We have added two panels (Figure 5D) for an example movie that show the interfaces that will be lost over the duration of the movie coloured in blue and labeled on a segmented image of the first time frame, and the interfaces that were gained over the course of the movie labeled on a segmented image of the last time point coloured in red. In addition, a variant of this is shown in Figure 5—figure supplement 1, where future neighbour losses and past neighbour gains are plotted, this time colour-coded for radial and circumferential orientation.
[Editors' note: further revisions were requested prior to acceptance, as described below.]
The manuscript has been improved but there are some remaining issues that need to be addressed before acceptance, as outlined below:
In the Abstract and in the manuscript text, there are several remaining instances of misleading statements (italicised) inferring a causative role of polarised cell behaviours in tube budding, where no such causative role is supported by experimental evidence:
Last sentence of the Abstract: "Thus, tube budding involves radially-patterned pools of apical myosin, medial as well as junctional, leading to radially-patterned 3D-cell behaviours."
We changed the sentence to:
“Thus, tube budding involves radially-patterned pools of apical myosin, medial as well as junctional, and radially-patterned 3D-cell behaviours, with a close mechanical interplay between invagination and intercalation.”
Introduction section: "In addition, across the placode junctional myosin II is enriched in circumferential junctions leading to polarised initiation of cell intercalation through junction shrinkage."
We changed this sentence to:
“In addition, across the placode junctional myosin II is enriched in circumferential junctions, suggesting polarised initiation of cell intercalation through active junction shrinkage.”

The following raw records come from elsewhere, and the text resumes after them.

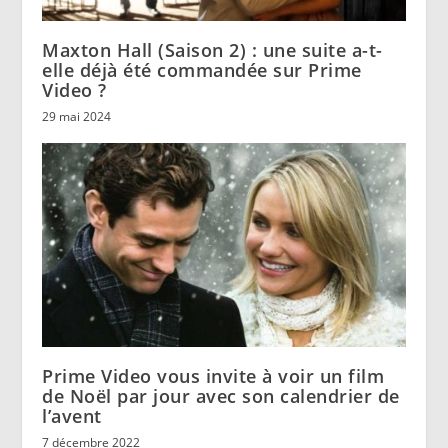
Maxton Hall (Saison 2) : une suite a-t-
elle déjà été commandée sur Prime
Video ?
29 mai 2024
Prime Video vous invite à voir un film
de Noël par jour avec son calendrier de
l’avent
7 décembre 2022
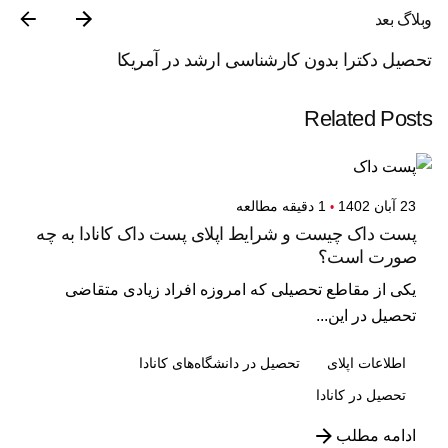
وبلاگ بعد
تحصیل دکترا بدون کارشناسی ارشد در آمریکا
Related Posts
23 آبان 1402
1 دقیقه مطالعه
پست داک چیست و شرایط اپلای پست داک کانادا به چه
صورت است؟
یکی از مقاطع تحصیلی که امروزه افراد زیادی متقاضی
تحصیل در این...
اطلاعات اپلای
تحصیل در دانشگاه‌های کانادا
تحصیل در کانادا
ادامه مطلب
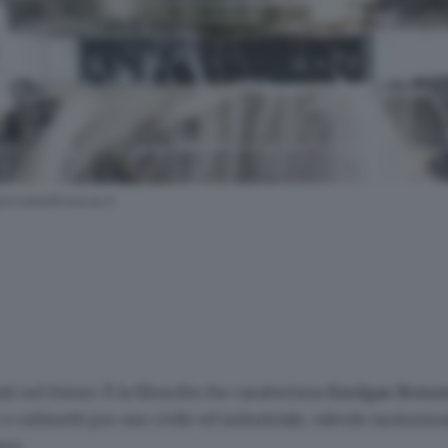
ornaledibrescia.it
ati nel futuro. È la filosofia che caratterizza
Enolgas Bonom
e rubinetti per uso civile ed industriale, valvole motorizz
era.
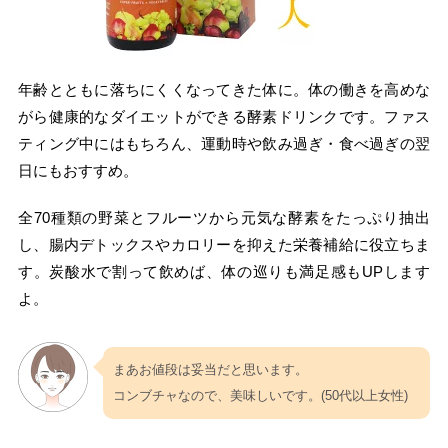
年齢とともに落ちにくくなってきた体に。体の働きを高めな
がら健康的なダイエットができる酵素ドリンクです。ファス
ティング中にはもちろん、運動時や飲み過ぎ・食べ過ぎの翌
日にもおすすめ。
全70種類の野菜とフルーツから元気な酵素をたっぷり抽出
し、腸内デトックスやカロリーを抑えた栄養補給に役立ちま
す。炭酸水で割って飲めば、体の巡りも満足感もUPします
よ。
まあお値段は妥当だと思います。
コンブチャなので、美味しいです。(50代以上女性)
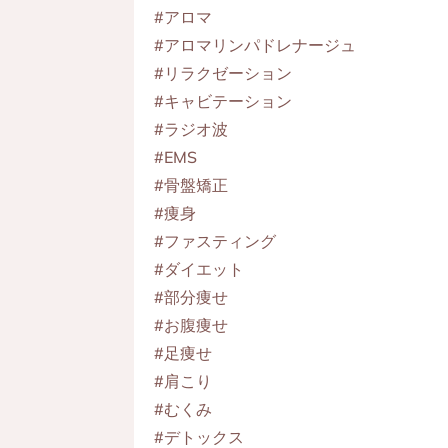
#アロマ
#アロマリンパドレナージュ
#リラクゼーション
#キャビテーション
#ラジオ波
#EMS
#骨盤矯正
#痩身
#ファスティング
#ダイエット
#部分痩せ
#お腹痩せ
#足痩せ
#肩こり
#むくみ
#デトックス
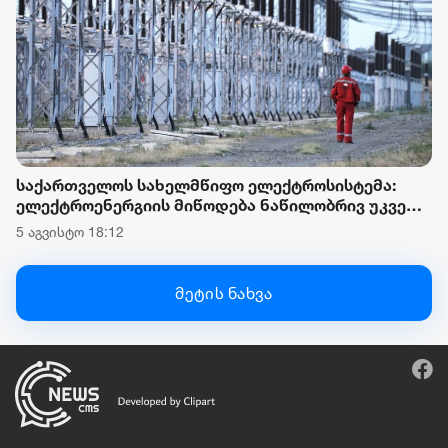
საქართველოს სახელმწიფო ელექტროსისტემა:
ელექტროენერგიის მიწოდება ნაწილობრივ უკვე
აღდგენილია. უახლოეს დროში კი
5 აგვისტო 18:12
ელექტროენერგიის მიწოდება მთელი ქვეყნის
მასშტაბით აღდგება
მეტის ნახვა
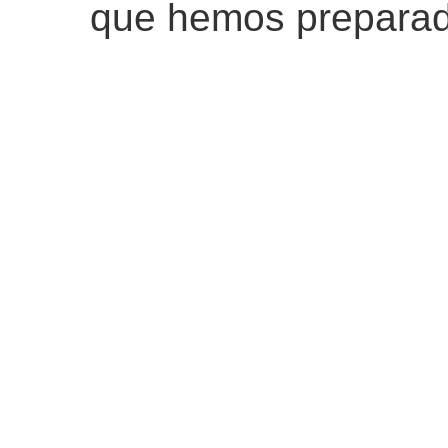
que hemos preparado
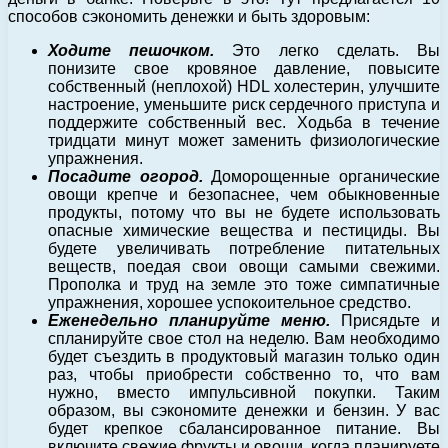
способов сэкономить денежки и быть здоровым:
Ходите пешочком.
Это легко сделать. Вы
понизите свое кровяное давление, повысите
собственный (неплохой) HDL холестерин, улучшите
настроение, уменьшите риск сердечного приступа и
поддержите собственный вес. Ходьба в течение
тридцати минут может заменить физиологические
упражнения.
Посадите огород.
Доморощенные органические
овощи крепче и безопаснее, чем обыкновенные
продукты, потому что вы не будете использовать
опасные химические вещества и пестициды. Вы
будете увеличивать потребление питательных
веществ, поедая свои овощи самыми свежими.
Прополка и труд на земле это тоже симпатичные
упражнения, хорошее успокоительное средство.
Еженедельно планируйте меню.
Присядьте и
спланируйте свое стол на неделю. Вам необходимо
будет съездить в продуктовый магазин только один
раз, чтобы приобрести собственно то, что вам
нужно, вместо импульсивной покупки. Таким
образом, вы сэкономите денежки и бензин. У вас
будет крепкое сбалансированное питание. Вы
включите свежие фрукты и овощи, когда планируете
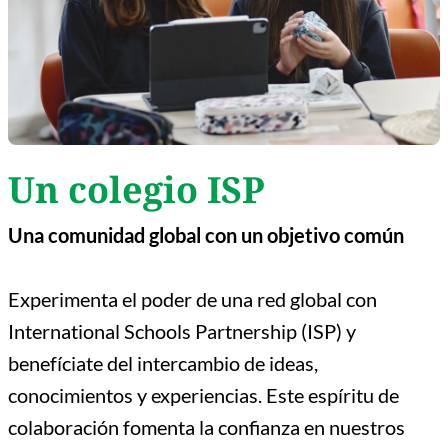
Un colegio ISP
Una
comunidad
global con un
objetivo
común
Experimenta el poder de una red global con
International Schools Partnership (ISP) y
benefíciate del intercambio de ideas,
conocimientos y experiencias. Este espíritu de
colaboración fomenta la confianza en nuestros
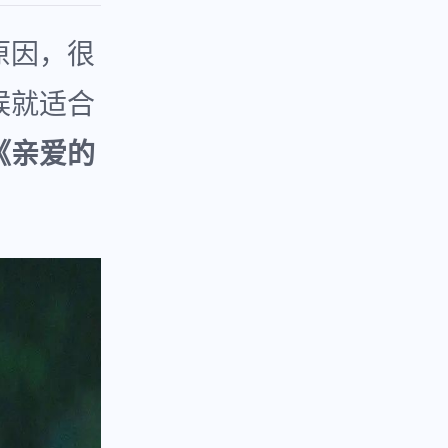
原因，很
候就适合
《亲爱的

Subsection “Analysis of signatures of active versus passive cell intercalation”: "This shows that circumferential junctions, and T1s in particular, are likely to be driven by an intrinsic contractile mechanism, and are not the result of cells being pulled away from each other radially."
We changed this sentence to:
“This suggests that circumferential junctions, and circumferential T1s in particular, were contracted, possibly by an intrinsic contractile mechanism, rather than the cells being pulled away from each other radially by the pit.“
Discussion section: "in our system they are utilised within a radial coordinate system, thereby leading to the formation of a narrow tube of epithelial cells from a round and flat placode primordium."
We changed the sentence to:
“…but in our system they are utilised within a radial coordinate system, with the morphogenetic outcome being the formation of a narrow tube of epithelial cells from a round and flat placode primordium.”
and, former sentence:
“This finding therefore also supports an active intercalation mechanism, where the remaining local increases in junctional myosin II still drive formation of T1 vertices and rosettes, but without any overall directionality to their resolution.”
changed to:
“This finding therefore also suggests an active intercalation mechanism, where the remaining local increases in junctional myosin II still support formation of T1 vertices and rosettes, but without any overall directionality to their resolution.”